We are now well into the 2022 year for cinema, and we now can see some of its themes emerging, some of them continuing trends present in the last few years, others announcing new ones.

Among the continuing trends, especially in films outside Western Europe and the United States, the theme concerning the globalization of our economies, and its challenges, is an enduring one that can be seen in such films as Lulana: A Yak in the Classroom (2019/2022), where a young man from Bhutan is torn between continuing his work as the only teacher of a small village of his country and his ambition of being a music performer in Australia. The film seems to remind us of this type of challenge that was seen in films of the recent past (2021), in Hive and Luzzu, for example.

Among the new or evolving themes in recent films, they are more easily found in films from Europe. The perils of aging constitute an example in films such as She Will and Vortex, both films listed as 2021 films, continuing the theme set a little earlier in Coda: Life With Music (2019/2022).

Still in Europe, what can be described as social themes can also be found there. Bullying at school or between children are themes that are present, as in the French-Belgian film Playground and the Scandinavian film The Innocents, produced in Norway (see our more detailed treatment of this film in our main section). French films have taken on other delicate subjects, such as abortion, in the film Happening, and mental illness in Les Intranquilles.

In the United States and Europe, a contemporary theme is the continued advancement of women in the larger society, outside the family, and a recent example of these trends can be found in Where the Crawdads sing (2022).

A few trends, country by country

With all the attention that is given in 2022 to analyzing Russia, it is interesting to look at a film telling the story of a Scandinavian female traveler in contemporary Russia, in Compartment no.6. The impression given from the film is that things do not run very smoothly in Russia, yet some things appear to be working, but only as far as there is a kind of personal initiative to make them effective. In sociological language, institutions seem weak.

Earlier, in 2014, the Russian classic Leviathan had given the image of Russia as a corrupt society, dominated by undeserving and stealing elites who plunder public goods. Here again, there seems to be a definite weakness of institutions, to say the least. Earlier in this century, a film called Taxi Blues offered a view of Russian everyday life that is quite bleak.

In Iran, a recent film of 2022, Hit the Road tells, again, a story of problematic and complex contractual arrangements (here, a complex deal to find a way out of the country), much like the 2021 film A Hero, about the difficulties and tribulations of a prisoner who wants to pay his debt to get out of prison. Both these films remind us of another Iranian film on a similar subject, the earlier classic The Client. The reasons for the presence of this theme of contractual difficulties are not entirely clear, but the theme is nonetheless very present, even quite obvious.

We have already touched upon recent French films earlier in this entry. Let us just mention the 2021 film Lost Illusions, where strong controversies and dirt digging in the French newspapers of a previous historic period, well before the twentieth century, may say something about our current controversies and attacks on the web and on the Internet.

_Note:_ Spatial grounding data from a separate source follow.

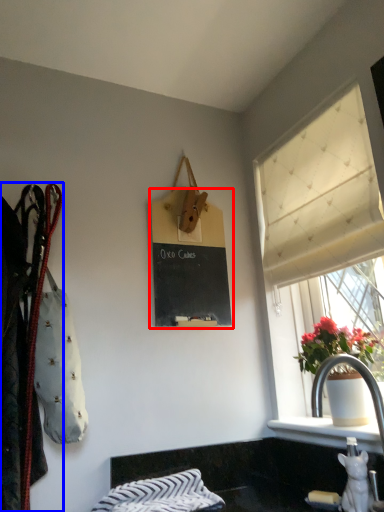 Question: Among these objects, which one is nearest to the camera, bulletin board (highlighted by a red box) or closet (highlighted by a blue box)?

Choices:
 (A) bulletin board
 (B) closet

Answer: (B) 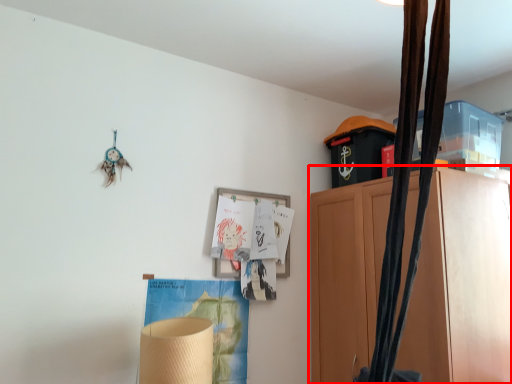 Question: From the image's perspective, what is the correct spatial relationship of cabinetry (annotated by the red box) in relation to picture frame?

Choices:
 (A) above
 (B) below

Answer: (B) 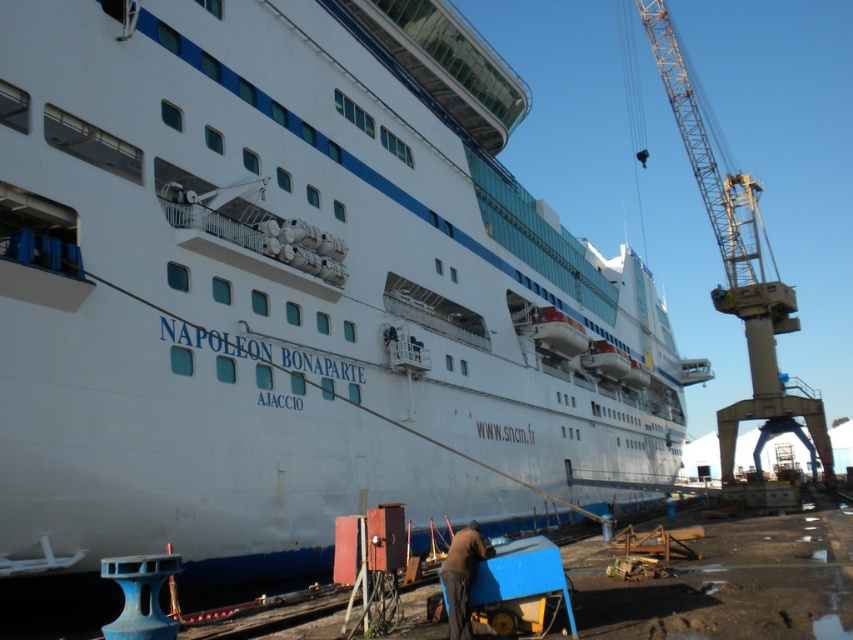 You are a dock worker tasked with securing the Napoleon Bonaparte cruise ship. You need to attach a safety line from the ship to the metallic yellow crane at right. Given the coordinates provided, can you determine the shortest path to connect them without crossing any industrial equipment?

The metallic yellow crane at right is located at point (737,264). The shortest path would involve moving directly from the ship to this coordinate, ensuring no obstructions are in the way. However, since the exact positions of other equipment aren not specified, proceed with caution and check for any potential obstacles along the route.

You are standing next to the metallic yellow crane at right and want to take a photo of the cruise ship Napoleon Bonaparte. The camera you have can only focus on objects within 80 meters. Will the camera be able to capture the cruise ship clearly?

The metallic yellow crane at right and camera are 78.09 meters apart from each other. Since the camera can focus up to 80 meters, the distance of 78.09 meters is within the range. Therefore, the camera can capture the cruise ship clearly.

You are a dock worker who needs to move a large crate. You see the metallic yellow crane at right and the brown leather jacket at lower center. Which object can you use to lift the crate?

The metallic yellow crane at right can be used to lift the crate because it is bigger than the brown leather jacket at lower center. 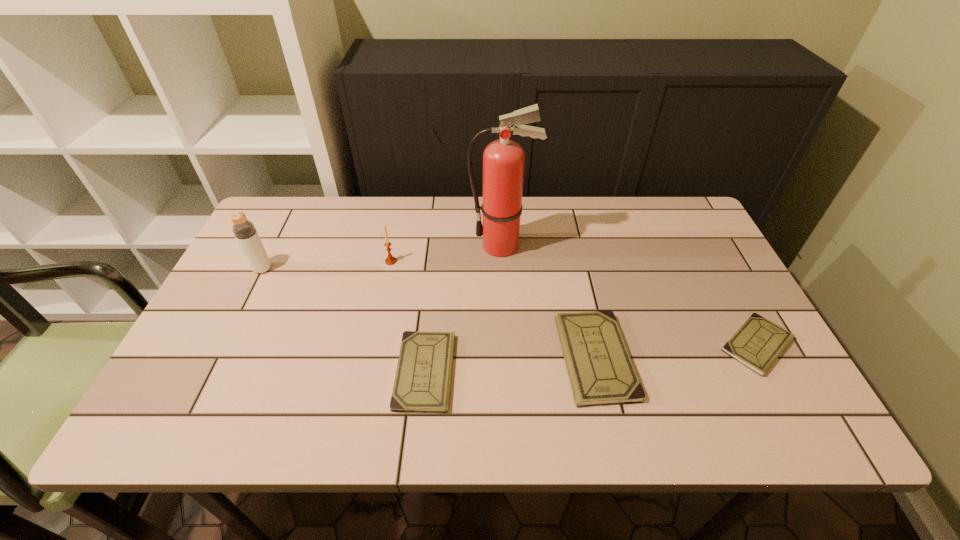 Locate an element on the screen. This screenshot has width=960, height=540. the fifth shortest object is located at coordinates (244, 230).

You are a GUI agent. You are given a task and a screenshot of the screen. Output one action in this format:
    pyautogui.click(x=<x>, y=<y>)
    Task: Click on the leftmost object
    
    Given the screenshot: What is the action you would take?
    pyautogui.click(x=244, y=230)

This screenshot has height=540, width=960. I want to click on vacant space located on the right of the second tallest checkbook, so click(x=530, y=372).

In order to click on vacant space located on the back of the fifth object from left to right in this screenshot , I will do `click(569, 238)`.

Locate an element on the screen. The width and height of the screenshot is (960, 540). vacant position located on the left of the shortest object is located at coordinates (552, 345).

Locate an element on the screen. This screenshot has height=540, width=960. vacant position located on the hose direction of the tallest object is located at coordinates (424, 246).

Find the location of a particular element. Image resolution: width=960 pixels, height=540 pixels. vacant space located 0.260m on the hose direction of the tallest object is located at coordinates (380, 246).

You are a GUI agent. You are given a task and a screenshot of the screen. Output one action in this format:
    pyautogui.click(x=<x>, y=<y>)
    Task: Click on the vacant area situated 0.280m on the hose direction of the tallest object
    
    Given the screenshot: What is the action you would take?
    pyautogui.click(x=372, y=246)

Where is `vacant region located 0.360m on the left of the fourth shortest object`? vacant region located 0.360m on the left of the fourth shortest object is located at coordinates (257, 261).

You are a GUI agent. You are given a task and a screenshot of the screen. Output one action in this format:
    pyautogui.click(x=<x>, y=<y>)
    Task: Click on the free space located 0.120m on the right of the second tallest object
    The image size is (960, 540).
    Given the screenshot: What is the action you would take?
    pyautogui.click(x=315, y=269) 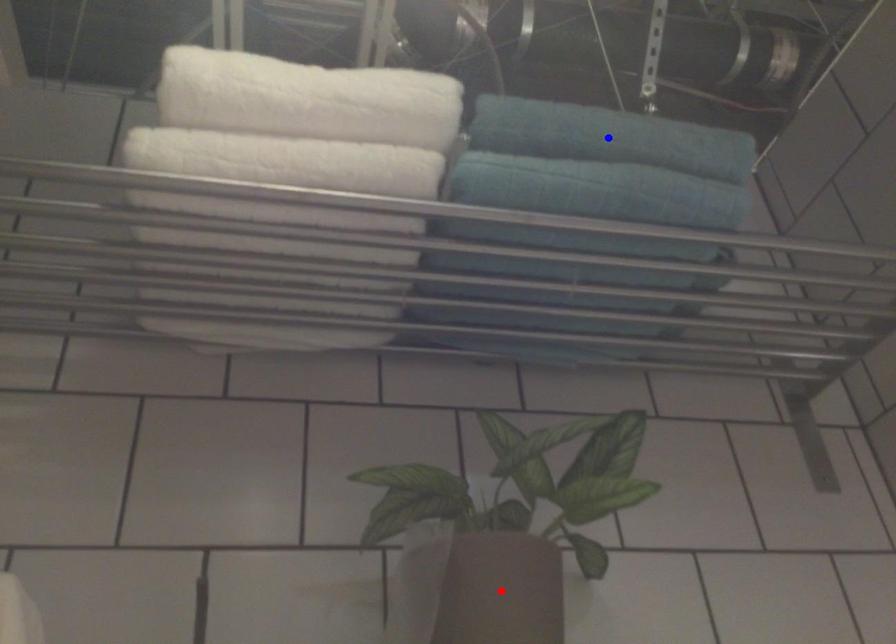 Question: Which of the two points in the image is closer to the camera?

Choices:
 (A) Blue point is closer.
 (B) Red point is closer.

Answer: (B)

Another French film (commented upon in the main section of our site), Mrs.Harris goes to Paris, is a charming story and comedy, but one that suggests very interesting and enduring differences between British culture and French culture. An unpretentious comedy can be quite revealing.

Less meaningful films for The Movie Shrink

The Movie Shrink tries to find themes and social meaning in films, but that is not to say that we succeed every time. Some films are simply quite straightforward, not revealing much else than what is presented explicitly. They can say something, but nothing that needs interpretation.

Such is the case with 2022 films such as The Lost City, The Northman, and Elvis. Of course, even with those films, we can still ask why those films are presented at this time, and there may still be a meaning to that. But we would have to dig pretty deep to answer in all those cases.

Other films have a message, sometimes criticism directed towards a social phenomenon or reality, but it is done quite explicitly, as in the case of Official Competition, a story that is quite critical of the film industry itself.

And then, there are films so charged with symbols and allusions that we cannot see how these elements are tied together in any socially meaningful way. Such is the case with 2022 films such as Nope, Bullet Train, or Everything Everywhere All at Once. There may be some unity in each of those films, but it is hard to grasp, at least for The Movie Shrink, or, then again, there may be no social resonance at all, but only personal stories, action, or aesthetic qualities.

With those cases where The Movie Shrink “strikes out”, as it were, we say to you: good viewing for the rest of the year!